BRICS諸国は、米国と欧州連合(EU)からの制裁が続いているため、単一通貨の創設が今日必要となっていることに気づいている。ラヴロフ氏は、普遍的な価値観を装って自国の価値観を他国に押し付けようとし、対等な対話を、全世界を代表して発言する権利を持つ「狭い連合」に置き換えようとする西側諸国の「最近の国際的な出来事によって、仮面が剥がされた」と指摘した。

つまり、ブロック構造ではなく、大小を問わずすべての参加国にとって相互に関心のある分野でのみ協力するという、基本的にオープンな形式である。報道によれば、約30カ国がBRICSへの加盟を希望しているという。

一方、「制度的」な面では、G7は未知の領域に入りつつある。極右政党がヨーロッパの権力中枢を襲撃している。G7サミットを見据えて、ポリティコはこう書いている。イタリア南部の海岸沿いのリゾート地ボルゴ・エグナツィアで開催されるG7サミットは、間違いなく、ここ数年で最も弱体な首脳の集まりである。出席者の大半は選挙や国内の危機に気を取られ、長年の政権運営に幻滅し、あるいは権力に必死にしがみついている。

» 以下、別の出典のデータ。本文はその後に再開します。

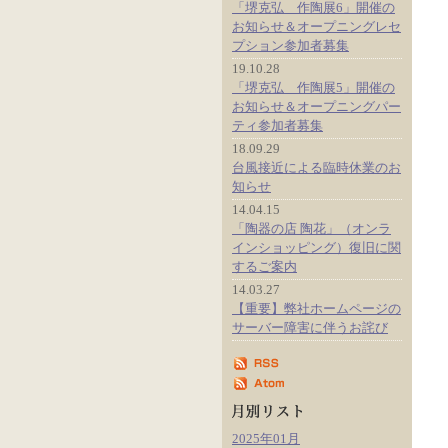
「堺克弘 作陶展6」開催の
お知らせ＆オープニングレセ
プション参加者募集
19.10.28
「堺克弘 作陶展5」開催の
お知らせ＆オープニングパー
ティ参加者募集
18.09.29
台風接近による臨時休業のお
知らせ
14.04.15
「陶器の店 陶花」（オンラ
インショッピング）復旧に関
するご案内
14.03.27
【重要】弊社ホームページの
サーバー障害に伴うお詫び
2025年01月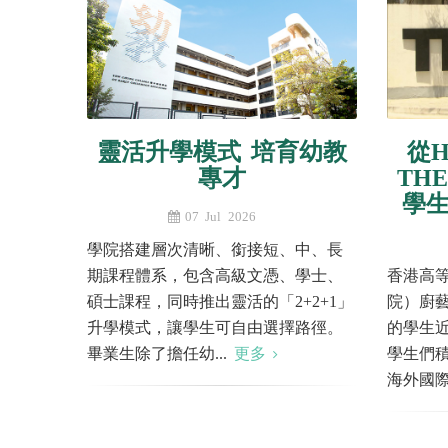
靈活升學模式 培育幼教
從
專才
TH
學
07 Jul 2026
學院搭建層次清晰、銜接短、中、長
期課程體系，包含高級文憑、學士、
香港高等
碩士課程，同時推出靈活的「2+2+1」
院）廚
升學模式，讓學生可自由選擇路徑。
的學生
畢業生除了擔任幼...
更多
學生們
海外國際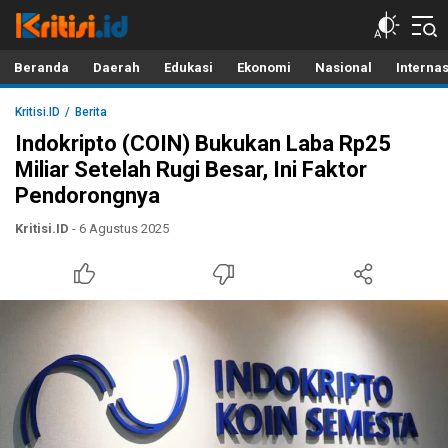
Kritisi.ID
Kritik untuk Negeri!
Beranda
Daerah
Edukasi
Ekonomi
Nasional
Interna
Kritisi.ID
Berita
Indokripto (COIN) Bukukan Laba Rp25
Miliar Setelah Rugi Besar, Ini Faktor
Pendorongnya
Kritisi.ID
- 6 Agustus 2025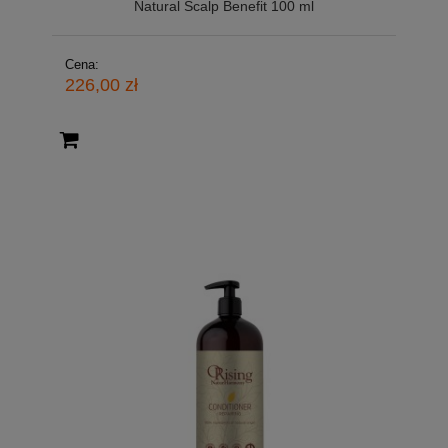
Natural Scalp Benefit 100 ml
Cena:
226,00 zł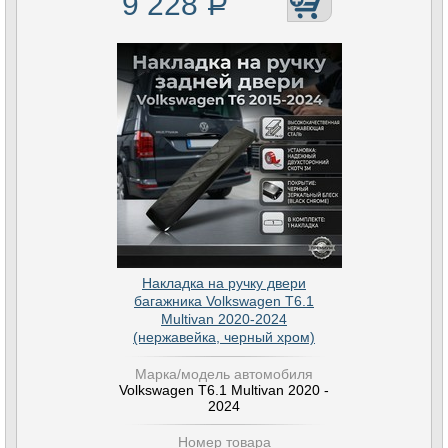
9 228
Р
Накладка на ручку двери
багажника Volkswagen T6.1
Multivan 2020-2024
(нержавейка, черный хром)
Марка/модель автомобиля
Volkswagen T6.1 Multivan 2020 -
2024
Номер товара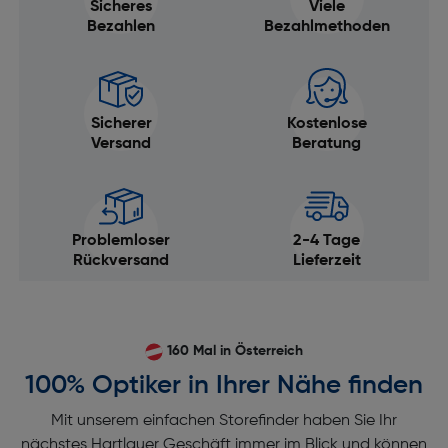
Sicheres
Viele
Bezahlen
Bezahlmethoden
Sicherer
Kostenlose
Versand
Beratung
Problemloser
2-4 Tage
Rückversand
Lieferzeit
160 Mal in Österreich
100% Optiker in Ihrer Nähe finden
Mit unserem einfachen Storefinder haben Sie Ihr
nächstes Hartlauer Geschäft immer im Blick und können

「フランスのエマニュエル・マクロンとイギリスのリシ・スナックはともに、低迷する自国の運命を逆転させようと、最後の力を振り絞って選挙戦を戦っている。」

「ドイツのオラフ・ショルツは先週末のEU議会選挙で極右ナショナリストに屈辱的な敗北を喫した。」

「カナダで9年間首相を務めたジャスティン・トルドーは、『クレイジー』な仕事を辞めたいと公言している。」

「日本の岸田文雄首相は、今年末の党首選を前に、自己最低の評価に耐えている。」

「そして、ジョー・バイデン。81歳のアメリカ大統領の息子、ハンターは火曜日に銃の使用で有罪となった。」

何よりも、11月の選挙で民主主義を変えるようなクライマックスでトランプが勝利すれば、G7のような古臭いフォーラムを容認する時間や忍耐すらなくなるかもしれない、というヨーロッパの心の怒りが伝わってくる。この荒涼とした情勢を見れば、メローニが自らの手で問題を解決し、イタリアの戦略的利益であるアフリカ、移民、地中海に切り込むアジェンダをデザインすることで、サミットを自分の目的のために利用することを決めたのも驚くにはあたらない。